VARESE Quello di domani sarà un freddo Natale per molti varesini. Sicuramente lo sarà per le trenta famiglie che vivono nei due condomini gemelli corrispondenti ai numeri civici 122 e 124 di viale Belforte, di fronte a via Sleme: l’Aspem ha chiuso i rubinetti del gas ai condomini morosi. Il particolare da non sottovalutare è che la caldaia è comune a tutti e due i complessi, quindi tutte le trenta famiglie sono senza gas da agosto.
«Sono una decina gli inquilini che non pagano le spese di riscaldamento comune su trenta – spiega Luigi Micali, caposcala del 124 – Senza contare che negli anni, molti di noi si erano organizzati per iniziare ad appianare i debiti, che sono stati accumulati anche prima di Aspem».
Perché la storia dei debiti di questo complesso immobiliare è lunga: costruiti negli anni ’70 da un ente religioso, pochi anni fa gli appartamenti sono stati messi in vendita. Vista l’epoca di costruzione, il riscaldamento è centralizzato e la caldaia a gasolio. «Un anno fa hanno messo una caldaia a metano – dice Micali – eravamo contenti, perché i costi di riscaldamento si sarebbero ridotti di due terzi. Eravamo convinti che anche i più recalcitranti avrebbero pagato». Invece la musica non cambia. Non solo: in
un paio di appartamenti gli inquilini, stranieri, pagano regolarmente le spese di riscaldamento al padrone di casa. Che però non le versa all’amministratore. «È il caso dei miei dirimpettai – racconta Micali – indiani, educatissimi, con una bambina di tre anni. Ora pagano l’affitto e le spese alla banca, che ha pignorato l’appartamento». Già, perché i pignoramenti, su una trentina di appartamenti, sono già otto. Ma questo non ha convinto i proprietari, che continuano a non pagare e che costringono tutti gli altri al freddo.

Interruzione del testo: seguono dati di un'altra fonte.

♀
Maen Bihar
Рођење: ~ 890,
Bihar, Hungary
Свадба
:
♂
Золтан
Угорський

«All’inizio dell’estate ci hanno avvisato, e l’8 agosto ci hanno staccato il gas» racconta ancora Micali. Da allora, dice la sua vicina, Barbara Giannetto, «andiamo avanti con le bombole di gas per cucinare e, da quando fa freddo, per scaldarci usiamo le stufette elettriche». E così al tutto si sommano anche le bollette della luce: «Anche 200 euro al mese, da quando fa freddo».

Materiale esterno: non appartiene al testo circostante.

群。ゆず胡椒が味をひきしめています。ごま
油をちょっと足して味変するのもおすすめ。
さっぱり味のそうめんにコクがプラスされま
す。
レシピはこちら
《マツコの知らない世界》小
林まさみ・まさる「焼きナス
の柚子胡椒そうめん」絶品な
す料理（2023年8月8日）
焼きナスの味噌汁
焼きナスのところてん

I debiti verso Aspem hanno raggiunto i diecimila euro: «Non li condanniamo per essersi tutelati, ma avrebbero potuto provare a trovare altre strade, che non danneggiassero chi paga». A questo punto, l’unica soluzione è quella della caldaia autonoma: «Ci vorrà tempo».
Una situazione simile la vivono dall’altra parte della città i signori Agostini, inquilini Aler del quartiere di San Gallo: «La centrale che serve l’intero quartiere – racconta la signora Miranda – va a intermittenza. Un problema che coinvolge circa trecento famiglie. Che, come noi, continuano a pagare l’affitto come se tutto funzionasse a dovere».